La seule chose qui inquiétait vraiment Harry, c’était de savoir jusqu’à quel point Ron se laisserait affecter par la tactique des Serpentard pour le déstabiliser. Harry avait supporté leurs quolibets pendant plus de quatre ans, aussi accueillait-il par un éclat de rire les réflexions du genre : « Hé, petit pote Potter, on m’a dit que Warrington a juré de te faire tomber de ton balai samedi. » Il répondait du tac au tac : « Warrington est incapable de tirer juste, je serais beaucoup plus inquiet s’il visait le joueur à côté de moi », ce qui amusait beaucoup Ron et Hermione et effaçait le sourire narquois du visage de Pansy Parkinson.
Mais Ron n’avait jamais eu à affronter une campagne inlassable d’insultes, de sarcasmes et d’intimidation.

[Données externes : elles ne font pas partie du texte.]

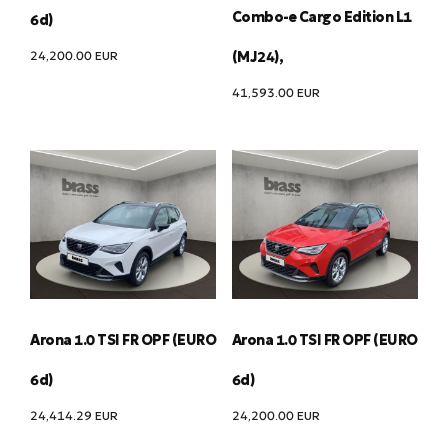
Combo-e Cargo Edition L1
6d)
24,200.00
EUR
(MJ24),
41,593.00
EUR
Arona 1.0 TSI FR OPF (EURO
Arona 1.0 TSI FR OPF (EURO
6d)
6d)
24,414.29
EUR
24,200.00
EUR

Lorsque des Serpentard, parfois des élèves de septième année beaucoup plus forts que lui, murmuraient sur son passage : « Tu as réservé ton lit à l’infirmerie, Weasley ? », il ne riait pas du tout et son teint se colorait d’une délicate nuance verdâtre. Quand Drago Malefoy imitait Ron laissant tomber le Souafle (et il ne se privait pas de le faire chaque fois qu’il le croisait), les oreilles de Ron devenaient rouge vif et il tremblait si fort que ses mains auraient lâché tout ce qu’elles tenaient à ce moment-là.
Octobre s’éloigna sous la pluie battante et les rugissements du vent et novembre s’installa, avec sa froideur d’acier, ses matins de givre et ses courants d’air glacés qui mordaient les mains et le visage. Le ciel et le plafond de la Grande Salle avaient pris une teinte gris perle, le sommet des montagnes qui entouraient Poudlard s’était couvert de neige et la température dans le château était tombée si bas que nombre d’élèves mettaient leurs gants en peau de dragon pour parcourir les couloirs entre deux classes.
Le matin du match, le ciel était clair et froid. Lorsque Harry se réveilla, il se tourna vers le lit de Ron et le vit assis droit et raide, les bras autour des genoux, le regard fixé dans le vide.
– Ça va ? lui demanda Harry.
Ron fit un signe de tête affirmatif mais resta silencieux. Harry ne put s’empêcher de repenser au jour où Ron s’était accidentellement jeté à lui-même un sort de Crache-Limaces. En cet instant, il avait la même pâleur, le même visage luisant de sueur et la même répugnance à ouvrir la bouche.
– Tu as besoin d’un bon petit déjeuner, dit Harry d’un ton énergique. Allez, viens.
La Grande Salle se remplissait rapidement lorsqu’ils arrivèrent. Les conversations étaient plus bruyantes et l’humeur plus exubérante qu’à l’ordinaire. Quand ils passèrent devant la table des Serpentard, le vacarme s’amplifia. Harry leur jeta un coup d’œil et vit qu’en plus des habituels écharpes et chapeaux vert et argent, chaque élève de Serpentard portait un badge argenté qui avait apparemment la forme d’une couronne. Pour une mystérieuse raison, ils furent nombreux à adresser à Ron des signes de la main en riant aux éclats. Harry essaya de lire ce qui était écrit sur les badges mais il n’en eut pas le temps, l’important étant d’éloigner Ron de leur table le plus vite possible.